Campylobacter jejuni, a Gram-negative pathogenic bacteria, is the leading cause of bacterial gastroenteritis world wide.^{1, 2} Like many Gram-negative bacteria, C. jejuni produces a capsular polysaccharide (CPS), which helps improve the overall fitness and pathogenicity of this organism.³ Approximately 70% of all C. jejuni strains contain an O-methyl phosphoramidate (MeOPN) modification to the capsular polysaccharide (CPS).⁴ This decoration is unique to the genus Campylobacter and phosphorus nitrogen bonds are relatively rare in nature.⁵ In the NCTC11168 strain of C. jejuni, several gene knock-out studies have been conducted and eight genes appear to be responsible for the biosynthesis of the MeOPN modification to the CPS.⁴ The role of MeOPN was examined using mutants that lacked this modification of its CPS and it was shown that MeOPN contributes to serum resistance and evasion of host immune responses.⁶

Of the eight genes directly linked to the presence of MeOPN, four have previously been characterized. The first enzyme in the pathway, Cj1418, represents a novel L-glutamine kinase that catalyzes the ATP-dependent phosphorylation of L-glutamine, resulting in L-glutamine phosphate (1).^{7, 8} The second enzyme, Cj1416, uses L-glutamine phosphate and MgCTP to form CDP-L-glutamine (2).⁹ CDP-L-glutamine is then hydrolyzed by Cj1417 to generate L-glutamate and cytidine diphosphoramidate (3).⁹ Finally, Cj1415 catalyzes the phosphorylation of the 3’-hydroxyl group of cytidine diphosphoramidate to make 3’-phosphocytidine 5’-diphosphoramidate (4), a cofactor that shares similarity with 3’-phosphoadenosine 5’-phosphosulfate (PAPS), which is used in the transfer of sulfate to various acceptors.¹⁰ The remaining four enzymes, Cj1419, Cj1420, Cj1421, and Cj1422 are likely responsible for the transfer of the phosphoramidate moiety from 3’-phosphocytidine 5’-diphosphoramidate to a carbohydrate substrate and subsequent methylation to generate the O-methyl phosphoramidate product.

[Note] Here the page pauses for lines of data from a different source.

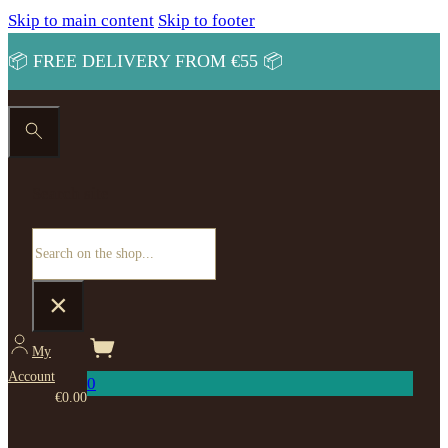
Skip to main content
Skip to footer
📦 FREE DELIVERY FROM €55 📦
Search site
Search
×
My
Account
0
€
0.00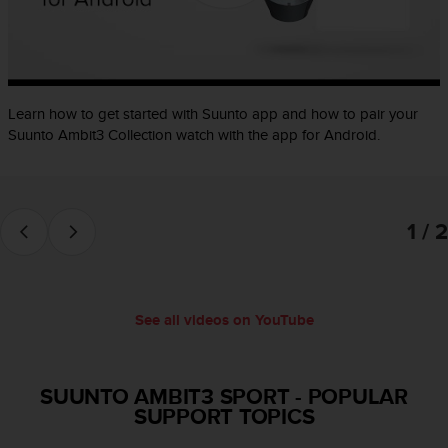
e
f
o
r
t
Learn how to get started with Suunto app and how to pair your
h
i
Suunto Ambit3 Collection watch with the app for Android.
s
w
e
b
1 / 2
s
i
t
e
i
See all videos on YouTube
n
c
o
SUUNTO AMBIT3 SPORT
-
POPULAR
n
SUPPORT TOPICS
f
o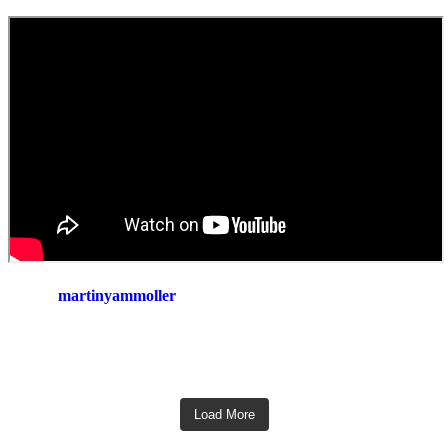
martinyammoller
Load More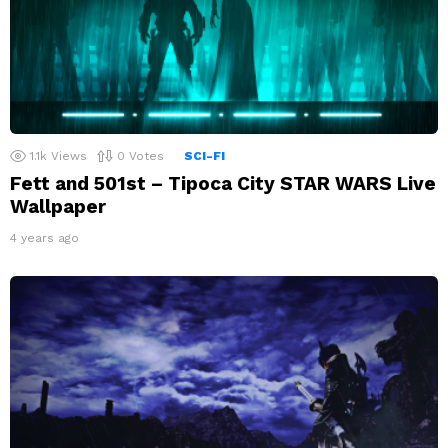
1.1k
Views
0
Votes
SCI-FI
Fett and 501st – Tipoca City STAR WARS Live
Wallpaper
4 years ago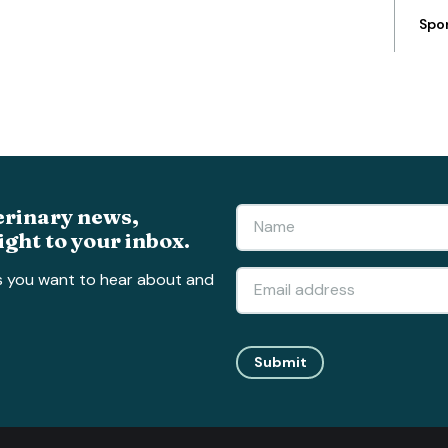
Spo
erinary news,
ight to your inbox.
s you want to hear about and
Submit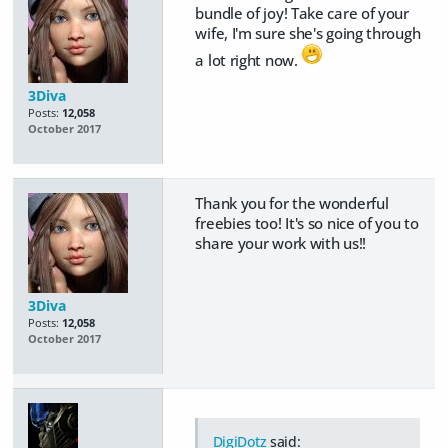
bundle of joy! Take care of your
wife, I'm sure she's going through
a lot right now.
3Diva
Posts:
12,058
October 2017
Thank you for the wonderful
freebies too! It's so nice of you to
share your work with us!!
3Diva
Posts:
12,058
October 2017
DigiDotz
said:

Throughout the characterization of the first four steps in the formation of 3’-phospho-5’-cytidine diphosphoramidate (4) as illustrated in Scheme 1, alternative pathways for the biosynthesis of the phosphoramidate cofactor were postulated. In these other transformations, Cj1416 was initially proposed to use phosphoramidate (5) as a substrate with a nucleotide triphosphate (NTP) to form the corresponding NDP-amidate (3). Cj1416 was initially assayed for its ability to catalyze the formation of an NDP-amidate using phosphoramidate and the Mg²⁺ complexes of various nucleotide triphosphates.⁹ However, no significant activity with phosphoramidate was detected with any of the NTPs tested in the presence of Mg²⁺, but catalytic activity was detected when the Mn²⁺ was used as the divalent cation (Scheme 2). This promiscuous catalytic activity with Cj1416 and MnCTP was unexpected, but other nucleotide utilizing enzymes have previously been shown to alter their substrate profile when different divalent cations have been substituted for Mg²⁺. Pyruvate kinase, for example, catalyzes the Mg²⁺-dependent phosphorylation of pyruvate with ATP. If Zn²⁺ is used in place of Mg²⁺, the enzyme is able to phosphorylate hydroxylamine to form hydroxylamine phosphate.¹¹ DNA polymerase has been shown to use Mn²⁺ but significantly more errors are made in copying DNA, compared with the fidelity observed with Mg²⁺.^{12, 13} Error-prone PCR uses the enhanced Mn²⁺-dependent error rate to generate libraries of mutants for enzyme evolution investigations.¹⁴ Dihydroxyacetone kinase catalyzes the phosphorylation of dihydroxyacetone with MgATP, but in the presence of Mn²⁺ the enzyme acts as a cyclase, catalyzing the cyclization of flavin adenine dinucleotide (FAD) to riboflavin 4’,5’-cyclic phosphate and AMP.¹⁵

Scheme 1:

Biosynthesis of 3’-phospho-5’-cytidine diphosphoramidate.

Scheme 2:

Formation of cytidine diphosphoramidate by Cj1416 and MnCTP.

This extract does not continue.